Au sein d’une même organisation d’activités, il n’existe qu’un seul type de rapports de place.

  1. Le non-cumul de plusieurs types de rapports de place dans une même action constitue probablement une des règles-en-acte des rapports entre sujets : on ne peut pas, dans la même organisation d’activité, être hiérarchique et collègue, parent et enfant, prenant en charge et pris en charge, même si évidemment ces places sont interchangeables à l’occasion d’autres configurations d’activités.
  2. Cette règle en acte apparait notamment à propos de l’évaluation, notamment en formation (https://gallica.bnf.fr/ark :/12148/bpt6k4812155x.texteImage). On se trouve en effet en présence d’une distinction très répandue parce que correspondant à l’opposition paradigmatique objet/sujet. Et il ne manque pas de bons auteurs pour préconiser le cumul dans un même acte de ses aspects ‘formatifs’ et de, ses aspects ‘sommatifs’. Stratégie, même si elle est souvent inconsciente, d’occultation des rapports entre sujets, que ces rapports soient micro- ou macro-sociaux.
  3. Cette distinction ne résiste pas aux faits d’évaluation.
    Les notations, contrôles de connaissances, examens, évaluations diagnostiques, certifications, agréments, habilitations et autres évaluations d’agents individuels et/ou collectifs ont pour objet des sujets sociaux, et contribuent à la prise de décisions les concernant. Les rapports entre sujets caractérisant ces évaluations sont des rapports unilatéraux, même dans les cas dits d’auto-évaluation où le sujet évalué prend la position du sujet évaluant. La relation subsiste dans le même acte d’évaluation : il y a le sujet évalué et le sujet qui évalue ou qui administre l’évaluation au nom d’un autre.
    Les évaluations d’action ou ‘évaluations internes’ qui ont pour objet privilégié des processus, et pour enjeu la transformation des actions. Dans ces évaluations-là, les rapports entre sujets se caractérisent au contraire par leur réciprocité : potentiellement (droit et pouvoir d’évaluer), tous les participants à une action peuvent être à la fois sujets évaluant et constituer par leurs activités le matériau pour l’évaluation de ces processus.
    Evaluations de sujets et évaluations d’actions ne sont pas cumulables dans une même organisation d’action évaluative ; même si à l’évidence les évaluations d’actions ont des effets sur les évaluations de sujets et si les évaluations de sujets ont des effets sur les évaluations d’action. Il convient pour le comprendre de distinguer produits, résultats et effets des actions.
  4. Plusieurs types de rapports pédagogique, de rapports de formation ou de rapports de travail ne sont pas cumulables dans la conduite de la même action. Et ceci est encore plus vrai des rapports sociaux, ce qui explique le caractère à la fois continu et discontinu de leurs transformations.
  5. Ce point est important car très précisément dans les intentions affichées, car dans les relations entre sujets le cumul de plusieurs types de rapports peut être recherché. Cette confusion peut être au cœur de projets politiques d’envergure ordonné autour d’une définition d’un bien commun défini unilatéralement (https://en-marche.fr/emmanuel-macron/revolution).
    Il y a de ce point de vue une ‘vérité’ des organisations d’activité-en-acte.

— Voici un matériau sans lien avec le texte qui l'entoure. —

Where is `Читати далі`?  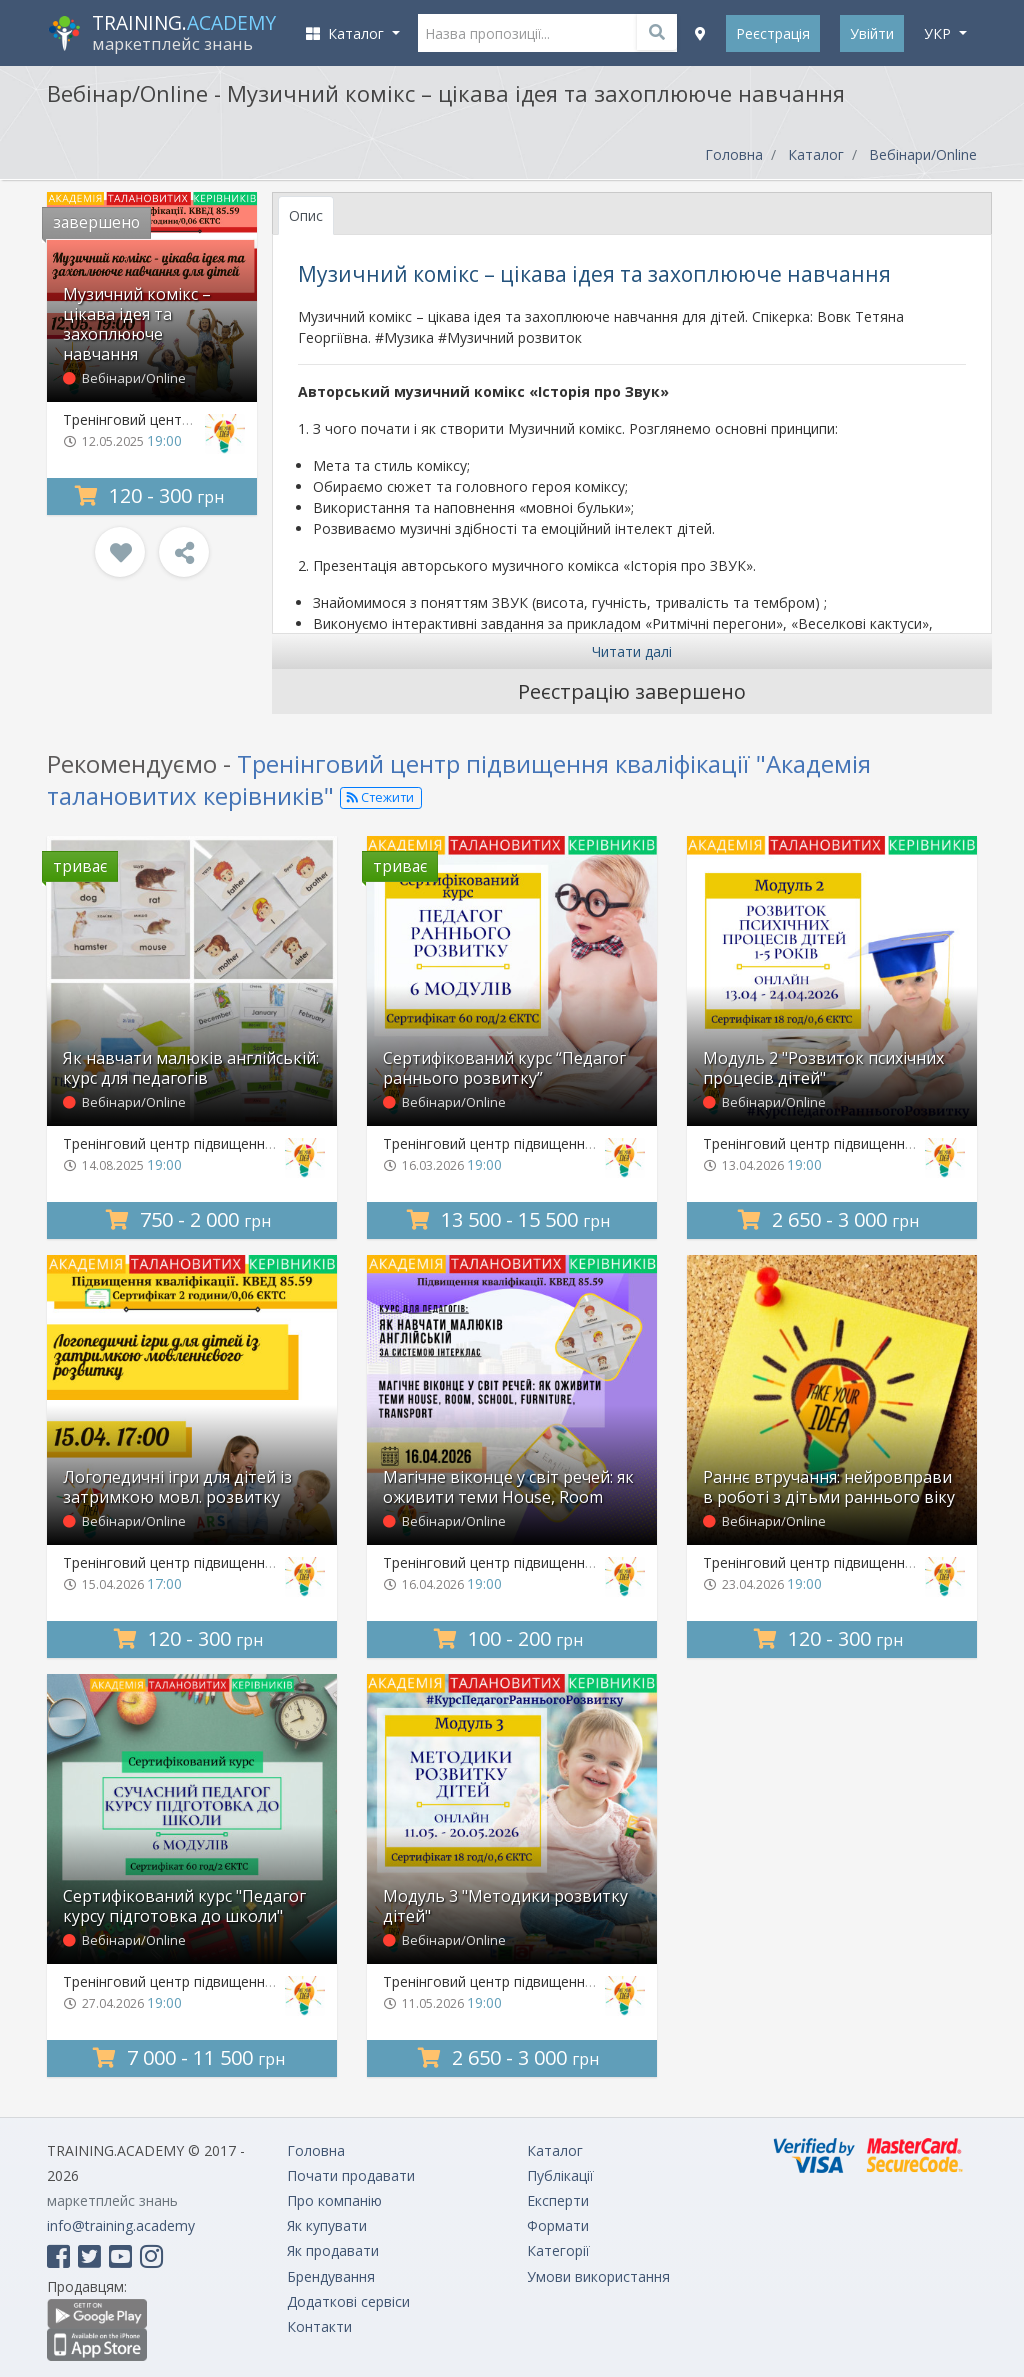 Читати далі is located at coordinates (632, 651).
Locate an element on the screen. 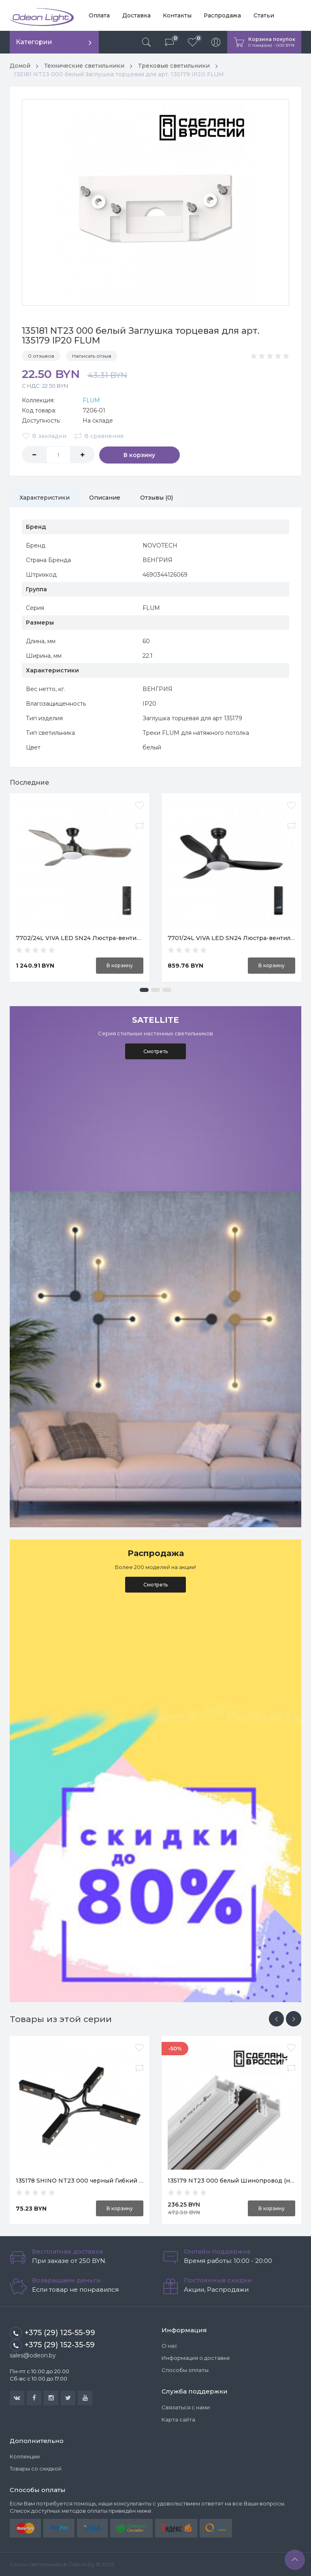  +375 (29) 152-35-59 is located at coordinates (52, 2345).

L’analyse des rapports de place peut être facilitée par une description précise des configurations d’activité en présence, par un diagnostic de ce qui fait la spécificité de leurs organisations, et par un repérage des séquences d’activité jouant un rôle de moyen dans ces organisations.

Nous appelons configuration ce qui fait l’unité et la singularité d’un ensemble d’activités en situation : une configuration est une organisation singulière de formes régulières.
Nous appelons organisation le rapport établi par un (des) sujet(s) entre lui-même (eux-mêmes) et cet ensemble d’activités.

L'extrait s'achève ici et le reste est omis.